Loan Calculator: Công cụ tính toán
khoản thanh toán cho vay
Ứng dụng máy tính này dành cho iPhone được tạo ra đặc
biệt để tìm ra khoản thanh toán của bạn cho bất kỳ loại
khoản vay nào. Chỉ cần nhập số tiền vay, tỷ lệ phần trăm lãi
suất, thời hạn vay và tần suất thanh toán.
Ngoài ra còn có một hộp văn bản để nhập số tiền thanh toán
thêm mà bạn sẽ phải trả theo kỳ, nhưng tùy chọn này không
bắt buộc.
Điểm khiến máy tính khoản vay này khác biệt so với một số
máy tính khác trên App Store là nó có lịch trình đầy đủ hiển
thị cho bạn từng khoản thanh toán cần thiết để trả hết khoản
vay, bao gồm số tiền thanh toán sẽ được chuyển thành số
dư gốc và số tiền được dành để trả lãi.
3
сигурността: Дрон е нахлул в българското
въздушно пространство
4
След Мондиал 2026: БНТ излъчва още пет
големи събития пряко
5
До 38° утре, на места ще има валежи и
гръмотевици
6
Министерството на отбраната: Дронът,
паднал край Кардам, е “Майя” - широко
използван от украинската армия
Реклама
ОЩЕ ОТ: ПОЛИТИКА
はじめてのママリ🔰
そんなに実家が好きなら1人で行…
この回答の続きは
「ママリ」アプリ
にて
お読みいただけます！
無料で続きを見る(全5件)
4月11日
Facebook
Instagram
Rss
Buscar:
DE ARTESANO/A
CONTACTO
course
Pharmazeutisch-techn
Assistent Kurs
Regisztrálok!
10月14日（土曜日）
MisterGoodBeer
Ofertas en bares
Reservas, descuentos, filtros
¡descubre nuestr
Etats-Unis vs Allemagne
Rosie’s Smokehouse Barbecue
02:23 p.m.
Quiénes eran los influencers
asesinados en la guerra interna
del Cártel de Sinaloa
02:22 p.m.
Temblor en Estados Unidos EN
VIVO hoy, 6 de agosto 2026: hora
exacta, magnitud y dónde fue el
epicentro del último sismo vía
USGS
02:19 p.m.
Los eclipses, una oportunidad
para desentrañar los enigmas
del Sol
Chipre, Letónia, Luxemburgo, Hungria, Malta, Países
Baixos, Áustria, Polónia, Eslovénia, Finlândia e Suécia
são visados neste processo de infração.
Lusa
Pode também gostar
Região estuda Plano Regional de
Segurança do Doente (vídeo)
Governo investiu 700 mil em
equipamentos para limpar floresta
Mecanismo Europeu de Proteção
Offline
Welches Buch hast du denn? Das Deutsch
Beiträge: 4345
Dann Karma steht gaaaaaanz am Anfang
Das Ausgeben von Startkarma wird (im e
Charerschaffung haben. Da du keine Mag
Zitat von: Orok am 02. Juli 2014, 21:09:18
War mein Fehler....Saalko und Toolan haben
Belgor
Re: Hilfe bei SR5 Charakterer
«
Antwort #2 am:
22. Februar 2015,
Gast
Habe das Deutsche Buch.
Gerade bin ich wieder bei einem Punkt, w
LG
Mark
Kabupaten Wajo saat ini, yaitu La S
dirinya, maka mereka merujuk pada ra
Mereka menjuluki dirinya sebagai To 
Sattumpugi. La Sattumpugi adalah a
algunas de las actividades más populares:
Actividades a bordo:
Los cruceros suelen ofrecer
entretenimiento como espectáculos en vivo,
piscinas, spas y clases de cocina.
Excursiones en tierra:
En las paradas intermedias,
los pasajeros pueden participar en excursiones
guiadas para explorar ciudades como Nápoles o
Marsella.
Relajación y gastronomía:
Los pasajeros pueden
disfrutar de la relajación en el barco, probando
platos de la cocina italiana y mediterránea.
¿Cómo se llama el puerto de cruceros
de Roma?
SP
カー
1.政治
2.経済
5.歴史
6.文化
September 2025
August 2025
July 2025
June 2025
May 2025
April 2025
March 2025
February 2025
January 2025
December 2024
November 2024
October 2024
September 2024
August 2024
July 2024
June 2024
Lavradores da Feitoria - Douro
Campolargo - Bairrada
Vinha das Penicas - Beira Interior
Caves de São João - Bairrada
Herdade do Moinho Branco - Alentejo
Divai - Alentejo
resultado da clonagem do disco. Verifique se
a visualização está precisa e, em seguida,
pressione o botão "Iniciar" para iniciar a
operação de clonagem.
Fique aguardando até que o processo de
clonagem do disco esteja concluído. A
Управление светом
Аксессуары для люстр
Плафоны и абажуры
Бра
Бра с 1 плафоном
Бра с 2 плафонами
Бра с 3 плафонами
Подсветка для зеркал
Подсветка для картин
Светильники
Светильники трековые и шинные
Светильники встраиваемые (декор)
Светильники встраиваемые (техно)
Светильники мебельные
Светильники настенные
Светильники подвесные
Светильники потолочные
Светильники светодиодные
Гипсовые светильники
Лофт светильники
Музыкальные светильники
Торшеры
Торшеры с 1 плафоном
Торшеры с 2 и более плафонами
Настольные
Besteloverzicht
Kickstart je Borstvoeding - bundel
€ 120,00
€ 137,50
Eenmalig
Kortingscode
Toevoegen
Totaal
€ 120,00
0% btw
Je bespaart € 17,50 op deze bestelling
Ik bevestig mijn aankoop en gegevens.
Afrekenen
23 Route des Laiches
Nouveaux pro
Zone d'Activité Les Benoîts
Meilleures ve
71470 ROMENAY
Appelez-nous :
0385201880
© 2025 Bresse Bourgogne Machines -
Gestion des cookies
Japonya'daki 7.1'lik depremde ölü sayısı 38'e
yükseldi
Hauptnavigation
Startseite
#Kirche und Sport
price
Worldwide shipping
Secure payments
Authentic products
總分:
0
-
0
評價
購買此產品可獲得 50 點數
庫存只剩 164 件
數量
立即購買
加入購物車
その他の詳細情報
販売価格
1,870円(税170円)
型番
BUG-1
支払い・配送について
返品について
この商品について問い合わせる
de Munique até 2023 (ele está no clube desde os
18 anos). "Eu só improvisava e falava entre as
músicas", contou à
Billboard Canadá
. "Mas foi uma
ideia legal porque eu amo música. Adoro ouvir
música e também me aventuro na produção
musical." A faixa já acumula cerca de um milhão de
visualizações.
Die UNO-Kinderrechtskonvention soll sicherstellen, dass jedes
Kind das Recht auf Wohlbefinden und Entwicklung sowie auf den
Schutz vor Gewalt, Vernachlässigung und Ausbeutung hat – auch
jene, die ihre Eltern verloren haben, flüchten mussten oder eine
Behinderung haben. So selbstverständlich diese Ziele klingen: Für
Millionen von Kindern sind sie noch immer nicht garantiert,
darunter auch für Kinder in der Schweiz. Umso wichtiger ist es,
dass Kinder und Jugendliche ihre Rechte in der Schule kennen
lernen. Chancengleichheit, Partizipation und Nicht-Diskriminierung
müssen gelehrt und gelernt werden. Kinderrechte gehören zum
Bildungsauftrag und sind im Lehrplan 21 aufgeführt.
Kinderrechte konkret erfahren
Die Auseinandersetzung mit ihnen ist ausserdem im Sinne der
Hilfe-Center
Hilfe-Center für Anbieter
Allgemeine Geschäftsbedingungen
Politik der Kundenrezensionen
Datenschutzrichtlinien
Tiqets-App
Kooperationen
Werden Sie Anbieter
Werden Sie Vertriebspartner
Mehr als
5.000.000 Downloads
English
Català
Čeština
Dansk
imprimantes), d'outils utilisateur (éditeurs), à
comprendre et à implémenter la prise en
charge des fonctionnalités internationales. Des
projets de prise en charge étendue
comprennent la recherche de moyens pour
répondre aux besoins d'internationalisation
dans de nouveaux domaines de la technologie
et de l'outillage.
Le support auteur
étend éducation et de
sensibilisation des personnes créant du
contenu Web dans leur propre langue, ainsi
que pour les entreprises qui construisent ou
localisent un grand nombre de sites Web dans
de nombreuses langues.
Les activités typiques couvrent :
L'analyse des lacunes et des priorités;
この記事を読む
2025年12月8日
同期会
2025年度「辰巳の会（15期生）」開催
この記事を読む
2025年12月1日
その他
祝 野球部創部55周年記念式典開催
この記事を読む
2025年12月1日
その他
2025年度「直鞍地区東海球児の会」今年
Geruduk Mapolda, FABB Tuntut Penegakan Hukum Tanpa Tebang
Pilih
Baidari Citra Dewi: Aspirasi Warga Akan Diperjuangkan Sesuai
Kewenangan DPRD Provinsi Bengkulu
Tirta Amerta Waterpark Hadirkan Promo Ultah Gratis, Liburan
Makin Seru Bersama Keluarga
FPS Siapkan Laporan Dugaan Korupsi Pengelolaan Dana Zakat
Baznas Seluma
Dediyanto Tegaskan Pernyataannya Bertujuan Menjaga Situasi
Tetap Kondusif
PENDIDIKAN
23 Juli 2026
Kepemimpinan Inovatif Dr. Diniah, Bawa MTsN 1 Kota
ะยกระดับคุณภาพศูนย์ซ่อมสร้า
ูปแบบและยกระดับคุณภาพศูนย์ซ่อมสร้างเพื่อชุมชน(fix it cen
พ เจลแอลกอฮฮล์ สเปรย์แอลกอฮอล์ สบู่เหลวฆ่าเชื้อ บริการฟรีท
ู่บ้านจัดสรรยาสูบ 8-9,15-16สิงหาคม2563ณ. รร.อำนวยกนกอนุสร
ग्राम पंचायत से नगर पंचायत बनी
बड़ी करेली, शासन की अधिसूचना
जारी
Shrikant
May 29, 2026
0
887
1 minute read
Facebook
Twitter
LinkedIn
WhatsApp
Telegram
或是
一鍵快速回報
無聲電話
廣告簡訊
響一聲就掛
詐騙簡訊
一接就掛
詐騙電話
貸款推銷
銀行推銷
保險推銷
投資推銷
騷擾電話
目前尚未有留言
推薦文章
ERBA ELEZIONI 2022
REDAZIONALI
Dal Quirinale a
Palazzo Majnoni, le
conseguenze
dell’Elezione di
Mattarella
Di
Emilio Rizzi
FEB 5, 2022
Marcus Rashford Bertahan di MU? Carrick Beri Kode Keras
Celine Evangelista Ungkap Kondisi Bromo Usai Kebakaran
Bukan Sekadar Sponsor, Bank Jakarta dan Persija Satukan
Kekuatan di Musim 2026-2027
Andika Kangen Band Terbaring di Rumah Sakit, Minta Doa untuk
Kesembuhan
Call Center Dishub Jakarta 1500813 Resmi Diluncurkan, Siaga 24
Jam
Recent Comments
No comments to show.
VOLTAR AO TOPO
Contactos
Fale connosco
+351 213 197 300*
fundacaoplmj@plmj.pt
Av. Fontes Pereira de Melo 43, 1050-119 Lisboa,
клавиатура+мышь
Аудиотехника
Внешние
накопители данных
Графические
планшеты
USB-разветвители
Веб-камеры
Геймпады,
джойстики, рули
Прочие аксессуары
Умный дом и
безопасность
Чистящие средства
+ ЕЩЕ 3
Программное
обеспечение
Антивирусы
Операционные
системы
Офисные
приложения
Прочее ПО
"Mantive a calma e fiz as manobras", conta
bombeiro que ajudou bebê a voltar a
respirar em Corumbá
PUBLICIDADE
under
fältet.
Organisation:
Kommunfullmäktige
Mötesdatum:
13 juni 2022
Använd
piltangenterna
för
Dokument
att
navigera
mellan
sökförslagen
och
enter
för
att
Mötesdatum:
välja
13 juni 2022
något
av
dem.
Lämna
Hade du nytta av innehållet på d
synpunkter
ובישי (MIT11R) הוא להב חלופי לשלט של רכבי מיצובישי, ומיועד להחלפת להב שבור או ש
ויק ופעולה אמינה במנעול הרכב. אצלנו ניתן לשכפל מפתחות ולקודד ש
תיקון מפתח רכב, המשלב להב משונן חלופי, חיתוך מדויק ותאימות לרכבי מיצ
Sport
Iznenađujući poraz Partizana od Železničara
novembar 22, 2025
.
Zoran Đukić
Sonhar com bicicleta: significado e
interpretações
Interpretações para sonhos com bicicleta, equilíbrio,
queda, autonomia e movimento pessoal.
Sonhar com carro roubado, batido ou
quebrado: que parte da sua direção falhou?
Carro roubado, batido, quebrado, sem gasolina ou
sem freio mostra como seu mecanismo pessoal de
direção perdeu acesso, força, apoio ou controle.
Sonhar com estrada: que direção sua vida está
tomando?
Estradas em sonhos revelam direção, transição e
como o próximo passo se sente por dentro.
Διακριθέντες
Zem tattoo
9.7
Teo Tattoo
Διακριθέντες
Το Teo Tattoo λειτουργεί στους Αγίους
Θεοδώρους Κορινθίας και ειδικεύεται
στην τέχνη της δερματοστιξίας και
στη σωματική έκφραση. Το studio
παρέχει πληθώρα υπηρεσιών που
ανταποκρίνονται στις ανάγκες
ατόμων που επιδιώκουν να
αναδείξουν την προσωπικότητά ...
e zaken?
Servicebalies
════════════════
From the data above, output only the lines between the line containing "Le support auteur" and the line containing "Kekuatan di Musim 2026-2027", inclusive, exactly as written.

Le support auteur
étend éducation et de
sensibilisation des personnes créant du
contenu Web dans leur propre langue, ainsi
que pour les entreprises qui construisent ou
localisent un grand nombre de sites Web dans
de nombreuses langues.
Les activités typiques couvrent :
L'analyse des lacunes et des priorités;
この記事を読む
2025年12月8日
同期会
2025年度「辰巳の会（15期生）」開催
この記事を読む
2025年12月1日
その他
祝 野球部創部55周年記念式典開催
この記事を読む
2025年12月1日
その他
2025年度「直鞍地区東海球児の会」今年
Geruduk Mapolda, FABB Tuntut Penegakan Hukum Tanpa Tebang
Pilih
Baidari Citra Dewi: Aspirasi Warga Akan Diperjuangkan Sesuai
Kewenangan DPRD Provinsi Bengkulu
Tirta Amerta Waterpark Hadirkan Promo Ultah Gratis, Liburan
Makin Seru Bersama Keluarga
FPS Siapkan Laporan Dugaan Korupsi Pengelolaan Dana Zakat
Baznas Seluma
Dediyanto Tegaskan Pernyataannya Bertujuan Menjaga Situasi
Tetap Kondusif
PENDIDIKAN
23 Juli 2026
Kepemimpinan Inovatif Dr. Diniah, Bawa MTsN 1 Kota
ะยกระดับคุณภาพศูนย์ซ่อมสร้า
ูปแบบและยกระดับคุณภาพศูนย์ซ่อมสร้างเพื่อชุมชน(fix it cen
พ เจลแอลกอฮฮล์ สเปรย์แอลกอฮอล์ สบู่เหลวฆ่าเชื้อ บริการฟรีท
ู่บ้านจัดสรรยาสูบ 8-9,15-16สิงหาคม2563ณ. รร.อำนวยกนกอนุสร
ग्राम पंचायत से नगर पंचायत बनी
बड़ी करेली, शासन की अधिसूचना
जारी
Shrikant
May 29, 2026
0
887
1 minute read
Facebook
Twitter
LinkedIn
WhatsApp
Telegram
或是
一鍵快速回報
無聲電話
廣告簡訊
響一聲就掛
詐騙簡訊
一接就掛
詐騙電話
貸款推銷
銀行推銷
保險推銷
投資推銷
騷擾電話
目前尚未有留言
推薦文章
ERBA ELEZIONI 2022
REDAZIONALI
Dal Quirinale a
Palazzo Majnoni, le
conseguenze
dell’Elezione di
Mattarella
Di
Emilio Rizzi
FEB 5, 2022
Marcus Rashford Bertahan di MU? Carrick Beri Kode Keras
Celine Evangelista Ungkap Kondisi Bromo Usai Kebakaran
Bukan Sekadar Sponsor, Bank Jakarta dan Persija Satukan
Kekuatan di Musim 2026-2027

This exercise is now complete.